As John and I were thinking about it, I thought "what if we just take the percentage of an accessory trunk based on our definition of 1/3 equaling a single-stem tree?" I created the below formula and we ran through a plethora of examples to determine how "fair" it was, and it seems quite fair. Below is a photo showing the formula in the easiest way. The idea is that we treat any fusion, that is any set of fused stems less than 1/3 the tallest tree's height, as separate stems that we selectively add together. The selectiveness depends on the height of the split compared to the 1/3 designation. Say we have a split at 50 feet, 1/6th of the total height or 1/2 of 1/3. Then we calculate the volume of the accessory trunk and add 1/2 of the calculated volume to the total volume of the main trunk. That is the essence of our model and it seems to be effective, though everything is "subjective" to a human-being's perspective as to "what is a bigger, more-impressive tree (single-stem, double, fusion, etc.)?"

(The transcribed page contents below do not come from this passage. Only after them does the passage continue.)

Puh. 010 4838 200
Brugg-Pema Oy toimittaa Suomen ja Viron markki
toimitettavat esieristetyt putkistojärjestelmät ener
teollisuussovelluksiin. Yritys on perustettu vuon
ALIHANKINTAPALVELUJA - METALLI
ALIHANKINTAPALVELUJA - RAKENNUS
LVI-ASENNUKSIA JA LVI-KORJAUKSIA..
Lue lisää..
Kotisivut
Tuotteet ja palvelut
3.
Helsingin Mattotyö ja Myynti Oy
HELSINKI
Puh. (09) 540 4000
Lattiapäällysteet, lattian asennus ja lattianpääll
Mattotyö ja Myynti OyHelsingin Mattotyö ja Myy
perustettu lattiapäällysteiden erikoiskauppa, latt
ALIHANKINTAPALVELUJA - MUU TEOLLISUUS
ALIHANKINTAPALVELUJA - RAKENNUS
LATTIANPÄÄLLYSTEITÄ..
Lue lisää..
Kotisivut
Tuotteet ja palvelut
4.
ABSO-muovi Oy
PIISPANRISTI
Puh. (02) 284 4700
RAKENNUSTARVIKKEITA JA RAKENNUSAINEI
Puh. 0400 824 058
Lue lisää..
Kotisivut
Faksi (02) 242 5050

- For the fused portion of stems, the volume is proportional to the area of the trunks at the split if they were cross-sectioned. If the area of the trunks is 2/3 to 1/3, then the larger trunk is 2/3rds the volume of the fused stem and the secondary trunk is 1/3 the volume of the fused stem. This idea was started by me and enhanced by Yinghai Lu.

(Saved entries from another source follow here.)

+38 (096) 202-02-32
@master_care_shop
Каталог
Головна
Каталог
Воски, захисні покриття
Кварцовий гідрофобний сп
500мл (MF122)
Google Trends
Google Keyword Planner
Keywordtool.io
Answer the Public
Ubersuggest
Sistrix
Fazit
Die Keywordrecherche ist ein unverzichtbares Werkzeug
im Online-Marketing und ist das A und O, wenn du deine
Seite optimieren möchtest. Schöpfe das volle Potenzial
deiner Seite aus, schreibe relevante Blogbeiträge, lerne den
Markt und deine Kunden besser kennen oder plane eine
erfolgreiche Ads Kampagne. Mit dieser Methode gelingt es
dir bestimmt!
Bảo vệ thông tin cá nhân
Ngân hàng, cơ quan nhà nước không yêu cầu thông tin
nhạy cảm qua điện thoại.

- One can also add trunks accordingly, using the split height of the added trunk compared to the total height of the tallest/main trunk within the fusion.
- For big double-trunked trees like Screaming Titans, for example, either one can measure the trunks separately and say that Screaming Titans are two trees with ~15000 cubic feet each (making numbers up here), or one tree with 25000 cubic feet (again, making numbers up--I have not measured the size of Screaming Titans). It gives a measurer flexibility, either categorizing their find as one tree or two, but having both numbers or either categorization being a "fair" assessment.
The whole reason we decided to do this is so that the Lost Monarch can be fairly assessed just like any other trees that don't really fit into a box. Also, in case there's a misunderstanding, we've found a transitional series with fusions. Some fusions do not have a high split but we know others with an immensely high split that will eventually look like a single-stem in a few hundred years. And then we see those trees that were certainly fusions a few hundred years ago but are now considered single-stems. We have plenty of evidence supporting the fact that fused structures in redwoods are dynamic, changing from clearly fusion to clearly "single-stems," or trees that should have that distinction, anyways. Please vote on the poll.
We all look forward to hearing your comments!
Zane Moore (on behalf of John Montague, Michael Taylor, and Yinghai Lu)
Last edited by yofoghorn
on Sat Jul 04, 2015 12:29 am, edited 1 time in total.